Much of the finest poetry written today is published by small presses and seen by no more than a few hundred readers. That American poetry has historically found the sources of its greatest strengths in the self-published (Whitman, Charles Reznikoff) and the obscurely published (early Pound, early Williams, Olson) is an old story.
Is the situation that Auster describes any different for music? No. But what’s certainly dissimilar about the situation is that there is no poetry “industry” per se, as there is a giant music industry. Outside of, say, Hallmark poesy or Oprah shilling the papery pennings of Maya Angelou, poets pretty much spend their time toiling in relative obscurity vis-à-vis the rest of the writing world (including those who write third-class postage copy and blogger websites). The bolder may show up on stages for a slam. Unquestionably, there are more “poets” per capita than any other category of artist—or at least there are people of people who perceive themselves as such. Be that as it may, those who may really matter probably fall below the perceptions of even people who are interested in the genre.

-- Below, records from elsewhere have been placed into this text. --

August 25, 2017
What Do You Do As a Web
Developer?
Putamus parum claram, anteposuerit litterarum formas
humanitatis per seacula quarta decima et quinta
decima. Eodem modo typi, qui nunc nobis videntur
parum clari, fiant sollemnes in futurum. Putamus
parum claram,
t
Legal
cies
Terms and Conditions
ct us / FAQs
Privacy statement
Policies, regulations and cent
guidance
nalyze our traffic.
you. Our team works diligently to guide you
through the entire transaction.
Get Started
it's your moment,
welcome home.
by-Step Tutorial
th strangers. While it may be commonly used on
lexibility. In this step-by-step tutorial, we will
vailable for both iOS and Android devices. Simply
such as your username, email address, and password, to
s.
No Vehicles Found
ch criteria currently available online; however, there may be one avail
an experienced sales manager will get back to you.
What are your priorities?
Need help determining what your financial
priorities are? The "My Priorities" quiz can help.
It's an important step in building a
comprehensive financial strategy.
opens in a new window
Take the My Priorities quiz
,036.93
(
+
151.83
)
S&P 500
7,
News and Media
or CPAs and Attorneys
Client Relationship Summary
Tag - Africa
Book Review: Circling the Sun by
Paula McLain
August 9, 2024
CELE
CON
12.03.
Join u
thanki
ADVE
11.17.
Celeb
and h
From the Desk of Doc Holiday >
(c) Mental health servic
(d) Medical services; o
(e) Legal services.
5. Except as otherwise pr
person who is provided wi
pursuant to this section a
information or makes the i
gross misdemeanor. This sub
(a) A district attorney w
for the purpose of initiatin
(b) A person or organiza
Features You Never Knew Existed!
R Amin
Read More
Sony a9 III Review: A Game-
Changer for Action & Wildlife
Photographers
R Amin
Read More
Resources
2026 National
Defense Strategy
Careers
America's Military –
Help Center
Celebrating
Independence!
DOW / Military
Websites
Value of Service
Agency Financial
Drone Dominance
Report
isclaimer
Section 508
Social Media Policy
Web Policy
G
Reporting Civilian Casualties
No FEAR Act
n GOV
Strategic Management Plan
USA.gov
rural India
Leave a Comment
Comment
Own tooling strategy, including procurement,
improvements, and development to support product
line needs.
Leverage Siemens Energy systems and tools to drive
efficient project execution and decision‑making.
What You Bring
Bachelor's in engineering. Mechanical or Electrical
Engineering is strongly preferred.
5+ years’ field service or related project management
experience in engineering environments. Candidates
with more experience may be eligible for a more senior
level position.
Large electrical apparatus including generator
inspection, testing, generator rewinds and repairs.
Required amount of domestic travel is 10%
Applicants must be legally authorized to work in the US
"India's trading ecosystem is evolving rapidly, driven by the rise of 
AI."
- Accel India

While self-publishing is generally perceived as being somehow less legitimate than having a commercial house doing the heavy lifting of tomes, without it, there would be every greater invisibility: poets would form a samizdat-based community.
But what about musicians? During the recent Rock and Roll Hall of Fame induction ceremonies as edited for viewing on VH1, there was a lot of talk—especially as related to the Clash—about “garage bands.” Many, if not the vast percentage, of bands that fall under that rubric never emerge from the space next to the old beater that stands ready to schlep amps, cords, stands, and other ephemera.
Some bands have taken the route of establishing their own labels, which is a variant of self-publishing. The issue, of course, is that of distribution. It tends to be more limited than the amount of talent found in the vast majority of chart-toppers. There is the opportunity of putting up MP3 files on sites (like this), but once again, the issue is one of comparative limited visibility.
Thomas Grey once speculated on a cemetery and thought, “Some mute inglorious Milton here may rest.” In other words, there was someone who didn’t manage to get his or her poetry out in the broader world. The same can be wondered about musicians, not those who have died unheralded (although there are those, no doubt), but those who continue to play, unheard.